In the photo, Maurrie is standing in a white T-shirt in an apartment in the West End Gardens public housing project, the riot’s epicenter, looking shocked and distressed by the clothes and furniture strewn around the room. The National Guard and state police had just invaded and ransacked the homes of many ghetto residents, looking for forty- six semiautomatic rifles that had been stolen a few days earlier from the Plainfield Machine Company, a weapons manufacturer. The photo’s caption simply says, “The inside of a Plainfield home after National Guardsman and the state police have finished their search for arms.”
When the riots broke out, Maurrie was a student at a college in Virginia. He was home for the summer, working at the youth center in the city’s black ghetto. He went on to become a schoolteacher and athletic coach in Plainfield’s schools, and later a computer programmer for AT&T.
Last November, my Plainfield High School class held its fortieth reunion. Thanks to the reunion, I renewed my friendship with Maurrie. He had moved from New Jersey to North Carolina a few years ago, but he came back for the event.

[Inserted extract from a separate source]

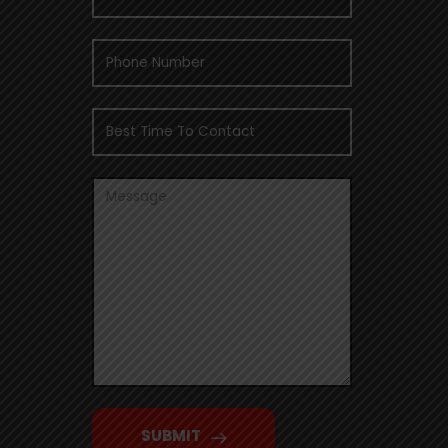
SUBMIT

Maurrie recounted that in the middle of the riot weekend, he had been at the beach (which New Jerseyans call “the shore”) with friends. When he returned on Sunday, he recalled, his neighborhood was like a war zone. Police and residents “were shooting like it was Vietnam.” The street lights had been shot out; overturned cars littered the streets. Dozens of stores had been looted and burned down. “It was kind of scary sleeping on the floor” of his apartment to avoid the bullets, he said. And when the National Guard came through his housing project looking for the stolen guns, “there was nothing we could do. They just came in, threw things around and left.”

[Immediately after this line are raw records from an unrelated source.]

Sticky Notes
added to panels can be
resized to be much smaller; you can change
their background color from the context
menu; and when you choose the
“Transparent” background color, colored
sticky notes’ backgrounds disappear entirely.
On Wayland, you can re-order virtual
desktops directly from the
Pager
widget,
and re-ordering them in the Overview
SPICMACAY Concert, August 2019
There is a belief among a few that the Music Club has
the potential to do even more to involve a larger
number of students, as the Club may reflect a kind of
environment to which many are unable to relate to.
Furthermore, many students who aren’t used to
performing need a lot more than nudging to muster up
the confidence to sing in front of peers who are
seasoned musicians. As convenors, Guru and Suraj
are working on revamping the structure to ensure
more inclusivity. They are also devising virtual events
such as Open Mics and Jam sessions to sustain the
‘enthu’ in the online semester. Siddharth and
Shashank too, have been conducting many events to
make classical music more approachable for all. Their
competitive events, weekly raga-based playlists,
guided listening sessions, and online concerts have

With a population of about 46,000, eighteen miles from Newark, Plainfield was both an industrial city and a tree-lined bedroom suburb. In the 1950s and ’60s, it had a thriving downtown commercial district that attracted shoppers from throughout central New Jersey as well as many large manufacturing firms. Plainfield’s wealthy white neighborhoods, like Sleepy Hollow, had huge Victorian homes built in the late 1800s, many of whose residents commuted to jobs in New York City. It also had middle-class and working-class white areas with postwar bungalows and ranch houses owned primarily by second- generation Italians and Jews. The small black middle class lived on the east side, while most low-income blacks, many newly arrived from the South, lived in the larger West End neighborhood.